(Beginning of DATA EXTRACT)

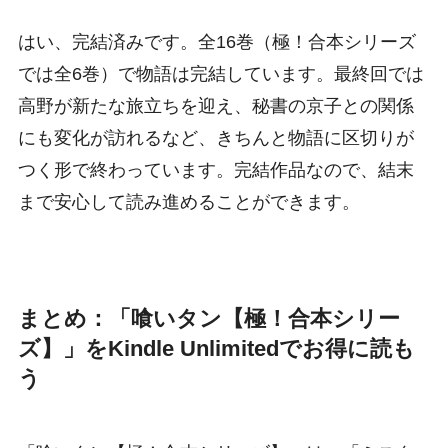
はい、完結済みです。全16巻（極！合本シリーズ
では全6巻）で物語は完結しています。最終回では
高野が新たな旅立ちを迎え、秘書の京子との関係
にも変化が訪れるなど、きちんと物語に区切りが
つく形で終わっています。完結作品なので、結末
まで安心して読み進めることができます。
まとめ：「喰いタン【極！合本シリー
ズ】」をKindle Unlimitedでお得に読も
う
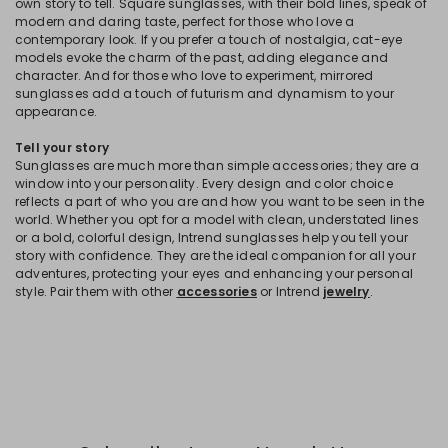
own story to tell. Square sunglasses, with their bold lines, speak of
modern and daring taste, perfect for those who love a
contemporary look. If you prefer a touch of nostalgia, cat-eye
models evoke the charm of the past, adding elegance and
character. And for those who love to experiment, mirrored
sunglasses add a touch of futurism and dynamism to your
appearance.
Tell your story
Sunglasses are much more than simple accessories; they are a
window into your personality. Every design and color choice
reflects a part of who you are and how you want to be seen in the
world. Whether you opt for a model with clean, understated lines
or a bold, colorful design, Intrend sunglasses help you tell your
story with confidence. They are the ideal companion for all your
adventures, protecting your eyes and enhancing your personal
style. Pair them with other
accessories
or Intrend
jewelry
.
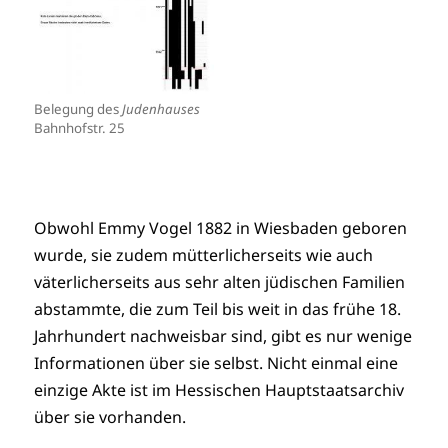
Belegung des
Judenhauses
Bahnhofstr. 25
Obwohl Emmy Vogel 1882 in Wiesbaden geboren
wurde, sie zudem mütterlicherseits wie auch
väterlicherseits aus sehr alten jüdischen Familien
abstammte, die zum Teil bis weit in das frühe 18.
Jahrhundert nachweisbar sind, gibt es nur wenige
Informationen über sie selbst. Nicht einmal eine
einzige Akte ist im Hessischen Hauptstaatsarchiv
über sie vorhanden.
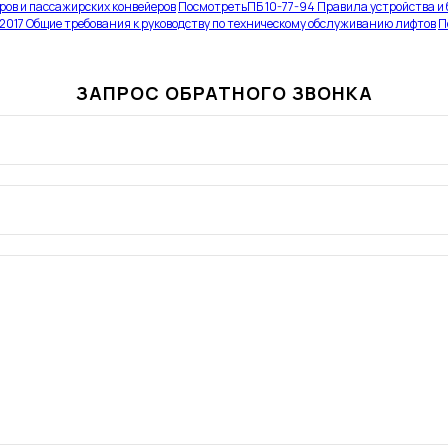
ров и пассажирских конвейеров
Посмотреть
ПБ 10-77-94 Правила устройства и
017 Общие требования к руководству по техническому обслуживанию лифтов
П
ЗАПРОС ОБРАТНОГО ЗВОНКА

(End of DATA EXTRACT)

__EXERCISE DETAILS__. No pictures belong in the copy. Retype exactly, and only, the lines from the line containing "Jahrhundert nachweisbar sind, gibt" through the last line of the data, both included.

__THE COMPLETED TASK__.
Jahrhundert nachweisbar sind, gibt es nur wenige
Informationen über sie selbst. Nicht einmal eine
einzige Akte ist im Hessischen Hauptstaatsarchiv
über sie vorhanden.
ров и пассажирских конвейеров
Посмотреть
ПБ 10-77-94 Правила устройства и
017 Общие требования к руководству по техническому обслуживанию лифтов
П
ЗАПРОС ОБРАТНОГО ЗВОНКА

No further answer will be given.